I wanted to have his then; I wanted to say I'm Seamus Keane, his widow, or maybe Ms. Joseph, his number one squaw. “I sure loved Jimmy,” is what I said. “I sure loved him.” And I came apart right there on the phone.

“How old are you, honey?”

She ended up coming out with the guy in the morgue truck, and she sat there with me and listened. Sweet Monique, a big black lady who did the pulling for me, until I could get ahold of the rope of this life once again and do it myself.

Like a barge, life. Pull, pull, pull. Where are we all going? Where are we going, Jimmy?

Back the way we came.

“You want me to deal with the family?” she entreated consolingly.

“No, that's okay, but we gotta cremate Jimmy; he's gotta be here with me for a while. I'm gonna have to talk them into it.”

Monique looked worried. “Did you say he needs to stay here?”

“Yeah.”

“He can't stay here. We gotta take him in. It's the law.”

“Can I visit?”

“I don't know. I suppose. No one's ever asked me about visiting the morgue unless the police are doing it, or somebody has to identify someone. You already know who he is.”

I got a worried look on my face, pleading. “You just gotta keep him there at least three days. It's like a Buddhist thing with him.”

She was starting to look like I'd run the limits of her compassionate largesse. She got up. “He ain't goin' anywhere, once he gets there. Not until the power of attorney decides otherwise. So, you need to talk to them.”

“Okay, thanks Monique.” She gave me a wan smile.

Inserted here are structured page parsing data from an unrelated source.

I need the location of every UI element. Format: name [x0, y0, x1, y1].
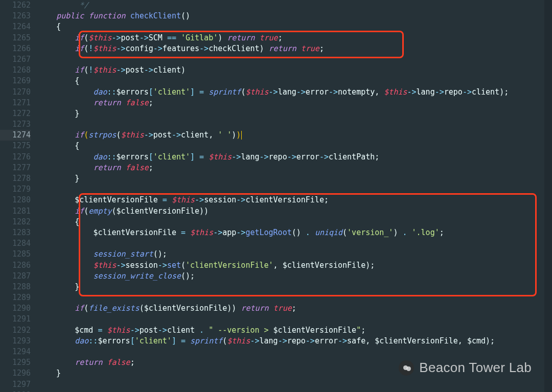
watermark: Beacon Tower Lab: [399, 360, 532, 376]
code-line[interactable]: session_start();: [38, 249, 509, 260]
line-number: 1288: [0, 282, 31, 292]
code-line[interactable]: if($this->post->SCM == 'Gitlab') return …: [38, 33, 509, 43]
code-line[interactable]: {: [38, 21, 509, 32]
code-line[interactable]: $clientVersionFile = $this->session->cli…: [38, 195, 509, 205]
code-line[interactable]: {: [38, 217, 509, 227]
line-number: 1270: [0, 87, 31, 98]
line-number: 1265: [0, 33, 31, 43]
wechat-icon: [399, 360, 414, 376]
line-number: 1266: [0, 43, 31, 54]
line-number: 1272: [0, 108, 31, 119]
code-line[interactable]: if(!$this->config->features->checkClient…: [38, 43, 509, 54]
line-number: 1293: [0, 336, 31, 347]
line-number: 1290: [0, 303, 31, 314]
line-number: 1291: [0, 314, 31, 325]
text-cursor: [241, 131, 242, 140]
code-line[interactable]: */: [38, 0, 509, 11]
code-line[interactable]: [38, 292, 509, 303]
code-line[interactable]: $clientVersionFile = $this->app->getLogR…: [38, 227, 509, 238]
code-line[interactable]: }: [38, 282, 509, 292]
line-number: 1276: [0, 152, 31, 163]
line-number: 1263: [0, 11, 31, 21]
line-number: 1296: [0, 368, 31, 379]
code-line[interactable]: [38, 390, 509, 392]
line-number: 1264: [0, 21, 31, 32]
code-area[interactable]: */ public function checkClient() { if($t…: [38, 0, 514, 392]
code-line[interactable]: }: [38, 173, 509, 184]
code-line[interactable]: [38, 314, 509, 325]
line-number: 1273: [0, 119, 31, 130]
code-line[interactable]: dao::$errors['client'] = sprintf($this->…: [38, 87, 509, 98]
code-line[interactable]: $cmd = $this->post->client . " --version…: [38, 325, 509, 336]
line-number: 1287: [0, 271, 31, 282]
line-number: 1267: [0, 54, 31, 65]
line-number: 1294: [0, 347, 31, 357]
line-number: 1289: [0, 292, 31, 303]
line-number: 1271: [0, 98, 31, 108]
code-line[interactable]: if(strpos($this->post->client, ' ')): [38, 130, 509, 141]
code-line[interactable]: [38, 119, 509, 130]
watermark-label: Beacon Tower Lab: [419, 362, 532, 373]
line-number: 1297: [0, 379, 31, 390]
code-line[interactable]: dao::$errors['client'] = sprintf($this->…: [38, 336, 509, 347]
line-number: 1295: [0, 357, 31, 368]
code-line[interactable]: if(empty($clientVersionFile)): [38, 206, 509, 217]
code-line[interactable]: [38, 379, 509, 390]
code-line[interactable]: return false;: [38, 98, 509, 108]
code-line[interactable]: [38, 347, 509, 357]
code-line[interactable]: if(file_exists($clientVersionFile)) retu…: [38, 303, 509, 314]
code-line[interactable]: session_write_close();: [38, 271, 509, 282]
line-number: 1277: [0, 163, 31, 173]
line-number: 1285: [0, 249, 31, 260]
code-line[interactable]: $this->session->set('clientVersionFile',…: [38, 260, 509, 271]
line-number: 1275: [0, 141, 31, 151]
line-number: 1281: [0, 206, 31, 217]
line-number: 1274: [0, 130, 31, 141]
line-number: 1268: [0, 65, 31, 76]
scrollbar-track[interactable]: [544, 0, 552, 392]
line-number: 1292: [0, 325, 31, 336]
code-line[interactable]: [38, 238, 509, 249]
line-number: 1278: [0, 173, 31, 184]
line-number: 1283: [0, 227, 31, 238]
code-line[interactable]: [38, 54, 509, 65]
code-line[interactable]: dao::$errors['client'] = $this->lang->re…: [38, 152, 509, 163]
code-line[interactable]: [38, 184, 509, 195]
line-number: 1298: [0, 390, 31, 392]
line-number-gutter: 1262126312641265126612671268126912701271…: [0, 0, 38, 392]
line-number: 1269: [0, 76, 31, 86]
code-line[interactable]: return false;: [38, 163, 509, 173]
line-number: 1280: [0, 195, 31, 205]
line-number: 1282: [0, 217, 31, 227]
code-line[interactable]: if(!$this->post->client): [38, 65, 509, 76]
code-editor[interactable]: 1262126312641265126612671268126912701271…: [0, 0, 552, 392]
line-number: 1262: [0, 0, 31, 11]
line-number: 1279: [0, 184, 31, 195]
code-line[interactable]: {: [38, 141, 509, 151]
code-line[interactable]: }: [38, 108, 509, 119]
line-number: 1286: [0, 260, 31, 271]
code-line[interactable]: public function checkClient(): [38, 11, 509, 21]
code-line[interactable]: {: [38, 76, 509, 86]
line-number: 1284: [0, 238, 31, 249]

Jimmy's family. What did I know about Jimmy's family? Well, plenty actually, from the poems, and his late-night, book-on-the-lap reminiscences.

Jimmy was twenty-nine when he died. But he'd left home a long time ago. He only went skulking back to Buffalo when he learned that his mother was dying of a long, drawn-out illness: lung cancer. He hadn't seen her since he'd left, which was ten years or more. She chastised him when he walked into her hospital room, and he looked at the floor and he took it.

“She said awful things to me. Called me all sorts of names. She'd always been tough just like I used to be—we respected each other for that. But it wouldn't have been fair to fight back with her there fat on her back. We were tough, but we fought fair. Which is to say we were proud.” Sighing Jimmy. “So I just endured it, tried to tell myself to just go the distance. I hadn't cried in ten years either, but after three days of her insults—and while my two born-again sisters sat by sniffing silently and with satisfaction—I broke and finally yelled back at her: ‘Stop it, stop it, you bitch.' We yelled at each other back and forth for maybe ten minutes while my sisters lowly wailed in prayer from the corner. Somewhere in there I'd begun crying, bawling through my hurled words, and she had too—you have to understand, we never cried, ever.” He huffed a big exhale of a sigh then. “I climbed into the little bed with her then, and you know what she said? ‘I bore you . . .' She was right, but it seemed a strange thing to say, until she finished and it made sense. ‘I bore you . . . you are my fruit.' And she fucking wailed, and I knew then we were the same. She died two days later, spent, but more like horrifically resigned, not so much to death as to regret.”